US Bureau of Labor Statistics

The overall unemployment rate again fell by one tenth of a percent in May, to 4.3 percent, as reported by the US Department of Labor. It was 4.7 percent a year ago in May 2016.

The civilian labor force participation rate fell by two tenths of a percent in May, to 62.7 percent. The labor force participation rate has not changed significantly since late 2013.

The employment-population ratio fell by two tenths of a percent to 60.0 percent in May. This marks the first monthly decline in the employment-population ratio since October of last year.*

Total nonfarm payroll employment rose by 138,000 in May. The payroll employment numbers for both March and April of 2017 were adjusted downward. Employment gains for those months are now 66,000 less than previously reported.

The unemployment rate for individuals with at least a bachelor’s degree again fell by one tenth of a percent to 2.3 percent in May. The rate for individuals with at least a bachelor’s degree has not significantly changed since March 2015.

*It should be noted that as of January 2016, updated population estimates are being utilized when calculating employment data. BLS did not modify previous months utilizing the new estimates, so if comparing data from 2016 to earlier months, understand that there will be slight differences in the way the data was derived.

Some details directly from the BLS report:


Total nonfarm payroll employment increased by 138,000 in May, compared with an average monthly gain of 181,000 over the prior 12 months. In May, job gains occurred in health care and mining.

Employment in health care rose by 24,000 in May. Hospitals added 7,000 jobs over the month, and employment in ambulatory health care services continued to trend up (+13,000). Job growth in health care has averaged 22,000 per month thus far in 2017, compared with an average monthly gain of 32,000 in 2016.

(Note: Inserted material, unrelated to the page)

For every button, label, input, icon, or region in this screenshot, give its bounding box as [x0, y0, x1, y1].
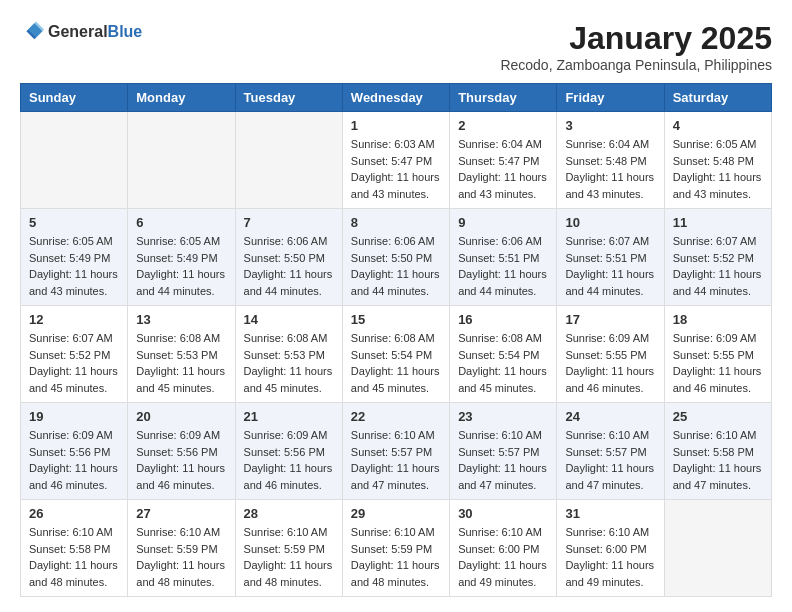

Mining added 7,000 jobs in May. Employment in mining has risen by 47,000 since reaching a recent low point in October 2016, with most of the gain in support activities for mining.

In May, employment in professional and business services continued to trend up (+38,000). The industry has added an average of 46,000 jobs per month thus far this year, in line with the average monthly job gain in 2016.

Employment in food services and drinking places also continued to trend up in May (+30,000) and has grown by 267,000 over the past 12 months.

Employment in other major industries, including construction, manufacturing, wholesale trade, retail trade, transportation and warehousing, information, financial activities, and government, showed little change over the month.

The average workweek for all employees on private nonfarm payrolls was unchanged at 34.4 hours in May. In manufacturing, the workweek also was unchanged at 40.7 hours, while overtime edged up by 0.1 hour to 3.3 hours. The average workweek for production and nonsupervisory employees on private nonfarm payrolls edged down by 0.1 hour to 33.6 hours.

In May, average hourly earnings for all employees on private nonfarm payrolls rose by 4 cents to $26.22. Over the year, average hourly earnings have risen by 63 cents, or 2.5 percent. In May, average hourly earnings of private-sector production and nonsupervisory employees increased by 3 cents to $22.00.